Store new data in this box.

Parameters:

Name	Type	Description	Default
`value`	`Any`	A value that should be stored.	required
`*parents`	`Union[boxs.data.DataInfo, boxs.data.DataRef]`	Parent data refs, that this data depends on.	`()`
`origin`	`Union[str,Callable]`	A string or callable returning a string, that is used as an origin for deriving the data's id. Defaults to a callable, that takes the name of the function, from which `store` is being called as origin.	`ORIGIN_FROM_FUNCTION_NAME`
`name`	`str`	An optional user-defined name, that can be used for looking up data manually.	`None`
`tags`	`Dict[str,str]`	A dictionary of tags that can be used for grouping multiple data together. Keys and values have to be strings.	`None`
`meta`	`Dict[str, Any]`	Additional meta-data about this data. This can be used for arbitrary information that might be useful, e.g. information about type or format of the data, timestamps, user info etc.	`None`
`value_type`	`boxs.value_types.ValueType`	The value_type to use for writing this value to the storage. Defaults to `None` in which case a suitable value type is taken from the list of predefined values types.	`None`
`run_id`	`str`	The id of the run when the data was stored.	`None`

Returns:

Type	Description
`boxs.data.DataInfo`	Data instance that contains information about the data and allows referring to it.

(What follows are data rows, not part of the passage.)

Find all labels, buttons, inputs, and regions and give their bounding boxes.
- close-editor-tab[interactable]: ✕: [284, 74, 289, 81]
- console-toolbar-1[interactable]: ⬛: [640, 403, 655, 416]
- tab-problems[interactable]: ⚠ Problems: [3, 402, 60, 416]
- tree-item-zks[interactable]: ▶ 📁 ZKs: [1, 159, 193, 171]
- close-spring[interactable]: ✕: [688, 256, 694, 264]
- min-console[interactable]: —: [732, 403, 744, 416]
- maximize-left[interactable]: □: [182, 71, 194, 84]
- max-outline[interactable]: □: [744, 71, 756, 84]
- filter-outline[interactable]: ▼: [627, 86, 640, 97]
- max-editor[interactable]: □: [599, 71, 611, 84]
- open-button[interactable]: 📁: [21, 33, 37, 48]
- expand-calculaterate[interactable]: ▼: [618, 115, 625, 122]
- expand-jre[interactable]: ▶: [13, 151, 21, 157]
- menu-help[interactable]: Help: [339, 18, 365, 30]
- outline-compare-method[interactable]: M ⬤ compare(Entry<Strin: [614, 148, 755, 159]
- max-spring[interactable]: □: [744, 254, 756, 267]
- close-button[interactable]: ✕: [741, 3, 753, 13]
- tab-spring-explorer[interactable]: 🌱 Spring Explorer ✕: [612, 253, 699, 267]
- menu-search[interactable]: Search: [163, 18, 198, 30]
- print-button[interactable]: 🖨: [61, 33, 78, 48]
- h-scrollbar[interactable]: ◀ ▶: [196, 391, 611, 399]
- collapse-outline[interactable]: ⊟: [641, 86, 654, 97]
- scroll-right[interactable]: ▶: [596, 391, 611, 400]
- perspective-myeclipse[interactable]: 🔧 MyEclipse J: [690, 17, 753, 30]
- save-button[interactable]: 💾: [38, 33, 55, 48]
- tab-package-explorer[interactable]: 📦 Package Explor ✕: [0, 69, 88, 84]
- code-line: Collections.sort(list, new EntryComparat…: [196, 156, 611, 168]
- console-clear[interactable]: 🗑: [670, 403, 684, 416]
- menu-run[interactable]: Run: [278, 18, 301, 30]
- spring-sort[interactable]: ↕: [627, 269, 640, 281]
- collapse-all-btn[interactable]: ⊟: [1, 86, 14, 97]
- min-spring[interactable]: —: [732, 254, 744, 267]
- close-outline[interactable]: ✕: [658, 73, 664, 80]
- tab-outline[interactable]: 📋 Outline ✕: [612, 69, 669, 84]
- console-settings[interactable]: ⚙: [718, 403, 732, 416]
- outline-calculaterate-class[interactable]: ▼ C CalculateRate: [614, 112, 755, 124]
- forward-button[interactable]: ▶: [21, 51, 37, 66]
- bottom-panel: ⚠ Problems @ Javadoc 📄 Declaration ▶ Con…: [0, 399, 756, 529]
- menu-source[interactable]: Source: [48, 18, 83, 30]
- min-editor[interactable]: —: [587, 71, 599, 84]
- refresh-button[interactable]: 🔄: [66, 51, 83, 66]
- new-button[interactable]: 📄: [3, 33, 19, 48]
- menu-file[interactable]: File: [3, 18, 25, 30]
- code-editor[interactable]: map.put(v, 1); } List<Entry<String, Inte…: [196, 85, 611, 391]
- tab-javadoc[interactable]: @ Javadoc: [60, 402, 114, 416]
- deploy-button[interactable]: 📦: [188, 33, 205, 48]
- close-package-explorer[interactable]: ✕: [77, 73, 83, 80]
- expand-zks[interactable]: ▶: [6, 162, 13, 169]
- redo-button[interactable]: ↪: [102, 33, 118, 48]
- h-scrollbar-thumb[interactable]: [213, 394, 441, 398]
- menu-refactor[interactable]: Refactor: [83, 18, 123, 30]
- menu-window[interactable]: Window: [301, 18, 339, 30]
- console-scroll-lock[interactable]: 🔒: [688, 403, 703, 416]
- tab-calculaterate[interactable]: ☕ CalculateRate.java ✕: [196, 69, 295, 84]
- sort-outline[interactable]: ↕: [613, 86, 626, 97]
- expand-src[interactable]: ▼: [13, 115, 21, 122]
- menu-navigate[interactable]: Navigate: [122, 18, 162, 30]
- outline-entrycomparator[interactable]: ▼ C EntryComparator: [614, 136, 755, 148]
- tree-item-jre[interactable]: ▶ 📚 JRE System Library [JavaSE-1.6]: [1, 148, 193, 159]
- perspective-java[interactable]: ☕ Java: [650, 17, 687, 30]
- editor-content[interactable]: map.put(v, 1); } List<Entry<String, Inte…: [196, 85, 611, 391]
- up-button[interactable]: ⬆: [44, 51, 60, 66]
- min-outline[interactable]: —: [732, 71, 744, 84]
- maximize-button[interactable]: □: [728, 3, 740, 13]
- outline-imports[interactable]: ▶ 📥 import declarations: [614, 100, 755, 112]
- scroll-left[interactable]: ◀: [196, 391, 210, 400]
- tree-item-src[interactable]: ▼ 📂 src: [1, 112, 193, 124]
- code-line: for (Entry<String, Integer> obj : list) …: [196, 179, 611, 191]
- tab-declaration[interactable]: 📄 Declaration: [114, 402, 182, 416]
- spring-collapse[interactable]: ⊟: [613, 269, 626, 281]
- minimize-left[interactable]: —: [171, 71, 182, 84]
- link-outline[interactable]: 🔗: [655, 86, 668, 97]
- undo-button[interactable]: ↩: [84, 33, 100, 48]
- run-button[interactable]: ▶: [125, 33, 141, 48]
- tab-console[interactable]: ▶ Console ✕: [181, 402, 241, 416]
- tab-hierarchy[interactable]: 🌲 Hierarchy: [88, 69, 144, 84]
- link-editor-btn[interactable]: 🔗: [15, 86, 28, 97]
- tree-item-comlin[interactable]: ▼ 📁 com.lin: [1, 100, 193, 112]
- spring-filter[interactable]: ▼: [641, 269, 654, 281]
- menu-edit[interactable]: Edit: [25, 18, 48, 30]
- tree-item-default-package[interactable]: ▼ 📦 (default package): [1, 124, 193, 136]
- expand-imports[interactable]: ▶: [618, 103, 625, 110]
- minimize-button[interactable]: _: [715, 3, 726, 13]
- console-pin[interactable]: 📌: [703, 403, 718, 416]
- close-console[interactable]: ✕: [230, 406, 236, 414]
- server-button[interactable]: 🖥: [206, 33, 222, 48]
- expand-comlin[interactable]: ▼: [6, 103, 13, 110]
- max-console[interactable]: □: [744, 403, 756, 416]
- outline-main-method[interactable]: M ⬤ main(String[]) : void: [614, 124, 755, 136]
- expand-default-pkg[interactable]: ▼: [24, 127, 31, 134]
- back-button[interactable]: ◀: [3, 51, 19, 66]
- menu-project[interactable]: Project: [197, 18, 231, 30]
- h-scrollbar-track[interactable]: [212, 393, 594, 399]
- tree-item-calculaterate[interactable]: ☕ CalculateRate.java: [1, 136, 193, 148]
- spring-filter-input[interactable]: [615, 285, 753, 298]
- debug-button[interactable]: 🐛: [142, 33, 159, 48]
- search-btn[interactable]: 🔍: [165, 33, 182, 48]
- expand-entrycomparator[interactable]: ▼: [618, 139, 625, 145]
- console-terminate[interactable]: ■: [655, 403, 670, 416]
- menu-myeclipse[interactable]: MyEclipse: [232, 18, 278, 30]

Source code in boxs/box.py

def store(
    self,
    value,
    *parents,
    origin=ORIGIN_FROM_FUNCTION_NAME,
    name=None,
    tags=None,
    meta=None,
    value_type=None,
    run_id=None,
):
    """
    Store new data in this box.

    Args:
        value (Any): A value that should be stored.
        *parents (Union[boxs.data.DataInfo, boxs.data.DataRef]): Parent data refs,
            that this data depends on.
        origin (Union[str,Callable]): A string or callable returning a string,
            that is used as an origin for deriving the data's id. Defaults to a
            callable, that takes the name of the function, from which `store` is
            being called as origin.
        name (str): An optional user-defined name, that can be used for looking up
            data manually.
        tags (Dict[str,str]): A dictionary of tags that can be used for grouping
            multiple data together. Keys and values have to be strings.
        meta (Dict[str, Any]): Additional meta-data about this data. This can be
            used for arbitrary information that might be useful, e.g. information
            about type or format of the data, timestamps, user info etc.
        value_type (boxs.value_types.ValueType): The value_type to use for writing
            this value to the storage. Defaults to `None` in which case a suitable
            value type is taken from the list of predefined values types.
        run_id (str): The id of the run when the data was stored.

    Returns:
        boxs.data.DataInfo: Data instance that contains information about the
            data and allows referring to it.
    """
    if tags is None:
        tags = {}
    if meta is None:
        meta = {}
    else:
        meta = dict(meta)
    origin = determine_origin(origin, name=name, tags=tags, level=3)
    logger.info("Storing value in box %s with origin %s", self.box_id, origin)
    parent_ids = tuple(p.data_id for p in parents)
    data_id = calculate_data_id(origin, parent_ids=parent_ids, name=name)
    logger.debug(
        "Calculate data_id %s from origin %s with parents %s",
        data_id,
        origin,
        parent_ids,
    )
    if run_id is None:
        run_id = get_run_id()

    ref = DataRef(self.box_id, data_id, run_id)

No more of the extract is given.